Collected data entries:
===============
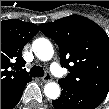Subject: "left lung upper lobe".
<instances>
[{
	"mask_svg": "<svg viewBox=\"0 0 109 109\" xmlns=\"http://www.w3.org/2000/svg\"><path fill=\"white\" fill-rule=\"evenodd\" d=\"M59 46L69 74L59 81L106 97L109 92V37L95 22L71 15L39 25Z\"/></svg>",
	"mask_w": 109,
	"mask_h": 109,
	"instance_id": "5c2ea615",
	"label": "left lung upper lobe"
}]
</instances>
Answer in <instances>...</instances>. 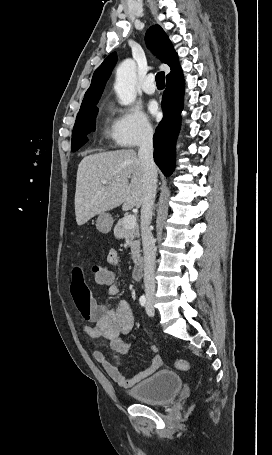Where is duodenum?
<instances>
[{
	"label": "duodenum",
	"instance_id": "1",
	"mask_svg": "<svg viewBox=\"0 0 272 455\" xmlns=\"http://www.w3.org/2000/svg\"><path fill=\"white\" fill-rule=\"evenodd\" d=\"M144 260L141 256H138L135 260V264L132 271V277L135 280H139L143 273Z\"/></svg>",
	"mask_w": 272,
	"mask_h": 455
}]
</instances>
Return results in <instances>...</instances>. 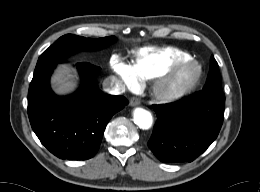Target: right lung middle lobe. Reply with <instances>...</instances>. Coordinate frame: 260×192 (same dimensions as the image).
Instances as JSON below:
<instances>
[{
    "instance_id": "1",
    "label": "right lung middle lobe",
    "mask_w": 260,
    "mask_h": 192,
    "mask_svg": "<svg viewBox=\"0 0 260 192\" xmlns=\"http://www.w3.org/2000/svg\"><path fill=\"white\" fill-rule=\"evenodd\" d=\"M115 41L114 36L90 39L73 34L60 37L53 45L46 49L38 59L36 70L54 62H61L69 55L80 50H98Z\"/></svg>"
}]
</instances>
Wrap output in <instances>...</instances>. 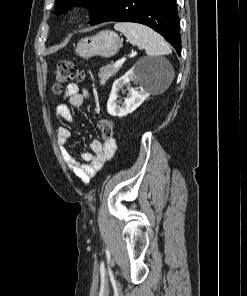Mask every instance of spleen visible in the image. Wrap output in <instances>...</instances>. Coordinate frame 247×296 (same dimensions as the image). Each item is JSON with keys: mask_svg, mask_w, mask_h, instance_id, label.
<instances>
[{"mask_svg": "<svg viewBox=\"0 0 247 296\" xmlns=\"http://www.w3.org/2000/svg\"><path fill=\"white\" fill-rule=\"evenodd\" d=\"M114 29L125 35L127 40L139 49H144L149 56H162L172 52L164 38L145 25L132 22H119ZM169 83L172 82L174 73L171 67Z\"/></svg>", "mask_w": 247, "mask_h": 296, "instance_id": "1", "label": "spleen"}]
</instances>
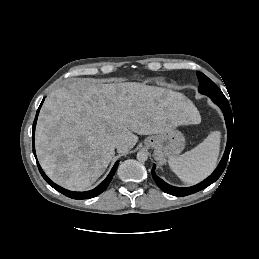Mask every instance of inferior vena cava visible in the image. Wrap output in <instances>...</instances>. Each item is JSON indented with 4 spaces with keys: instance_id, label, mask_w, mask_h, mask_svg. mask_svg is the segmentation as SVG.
Returning a JSON list of instances; mask_svg holds the SVG:
<instances>
[{
    "instance_id": "inferior-vena-cava-1",
    "label": "inferior vena cava",
    "mask_w": 259,
    "mask_h": 259,
    "mask_svg": "<svg viewBox=\"0 0 259 259\" xmlns=\"http://www.w3.org/2000/svg\"><path fill=\"white\" fill-rule=\"evenodd\" d=\"M113 144H114V147H115V148L119 149V148L123 145V141L120 140V139H115V140L113 141Z\"/></svg>"
}]
</instances>
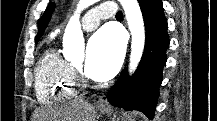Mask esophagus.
I'll return each mask as SVG.
<instances>
[{"label": "esophagus", "instance_id": "1", "mask_svg": "<svg viewBox=\"0 0 217 121\" xmlns=\"http://www.w3.org/2000/svg\"><path fill=\"white\" fill-rule=\"evenodd\" d=\"M97 105L98 106H107L108 105V100L106 98V96H101L98 101H97Z\"/></svg>", "mask_w": 217, "mask_h": 121}]
</instances>
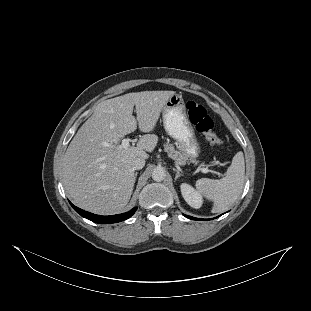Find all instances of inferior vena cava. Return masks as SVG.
Returning a JSON list of instances; mask_svg holds the SVG:
<instances>
[{
	"label": "inferior vena cava",
	"instance_id": "obj_1",
	"mask_svg": "<svg viewBox=\"0 0 311 311\" xmlns=\"http://www.w3.org/2000/svg\"><path fill=\"white\" fill-rule=\"evenodd\" d=\"M133 170H140L145 166V159L136 157L131 162Z\"/></svg>",
	"mask_w": 311,
	"mask_h": 311
}]
</instances>
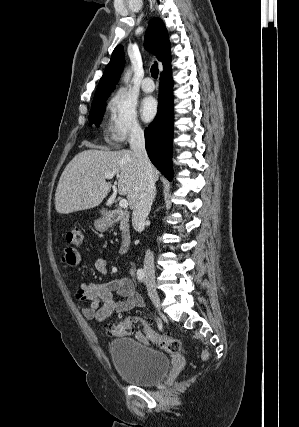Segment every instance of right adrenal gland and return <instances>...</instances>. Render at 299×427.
Wrapping results in <instances>:
<instances>
[{
	"instance_id": "obj_1",
	"label": "right adrenal gland",
	"mask_w": 299,
	"mask_h": 427,
	"mask_svg": "<svg viewBox=\"0 0 299 427\" xmlns=\"http://www.w3.org/2000/svg\"><path fill=\"white\" fill-rule=\"evenodd\" d=\"M155 196H156V192H155V195H154V199H155Z\"/></svg>"
}]
</instances>
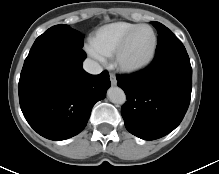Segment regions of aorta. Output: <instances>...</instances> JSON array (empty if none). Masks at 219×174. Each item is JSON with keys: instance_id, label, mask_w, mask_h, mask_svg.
I'll return each instance as SVG.
<instances>
[{"instance_id": "1", "label": "aorta", "mask_w": 219, "mask_h": 174, "mask_svg": "<svg viewBox=\"0 0 219 174\" xmlns=\"http://www.w3.org/2000/svg\"><path fill=\"white\" fill-rule=\"evenodd\" d=\"M107 96L114 104L122 105L126 102L125 92L120 87H110L107 91Z\"/></svg>"}]
</instances>
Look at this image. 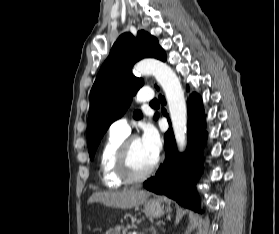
===============
# Exercise details
What are the lines from the one containing "Segment every instance" through the end of the records? Write them out exactly, leaving out the pictures.

# Task response
Segment every instance of right adrenal gland and return <instances>...</instances>. Render at 299×427.
Wrapping results in <instances>:
<instances>
[{
	"instance_id": "obj_1",
	"label": "right adrenal gland",
	"mask_w": 299,
	"mask_h": 427,
	"mask_svg": "<svg viewBox=\"0 0 299 427\" xmlns=\"http://www.w3.org/2000/svg\"><path fill=\"white\" fill-rule=\"evenodd\" d=\"M155 196H156V192H155V195H154V199H155Z\"/></svg>"
}]
</instances>
Segment regions of aorta. Output: <instances>...</instances> JSON array (empty if none). Masks at 219×174. Each item is JSON with keys: instance_id, label, mask_w, mask_h, mask_svg.
I'll return each instance as SVG.
<instances>
[{"instance_id": "1", "label": "aorta", "mask_w": 219, "mask_h": 174, "mask_svg": "<svg viewBox=\"0 0 219 174\" xmlns=\"http://www.w3.org/2000/svg\"><path fill=\"white\" fill-rule=\"evenodd\" d=\"M107 96L114 104L122 105L126 102L125 92L120 87H110L107 91Z\"/></svg>"}]
</instances>
Look at this image. 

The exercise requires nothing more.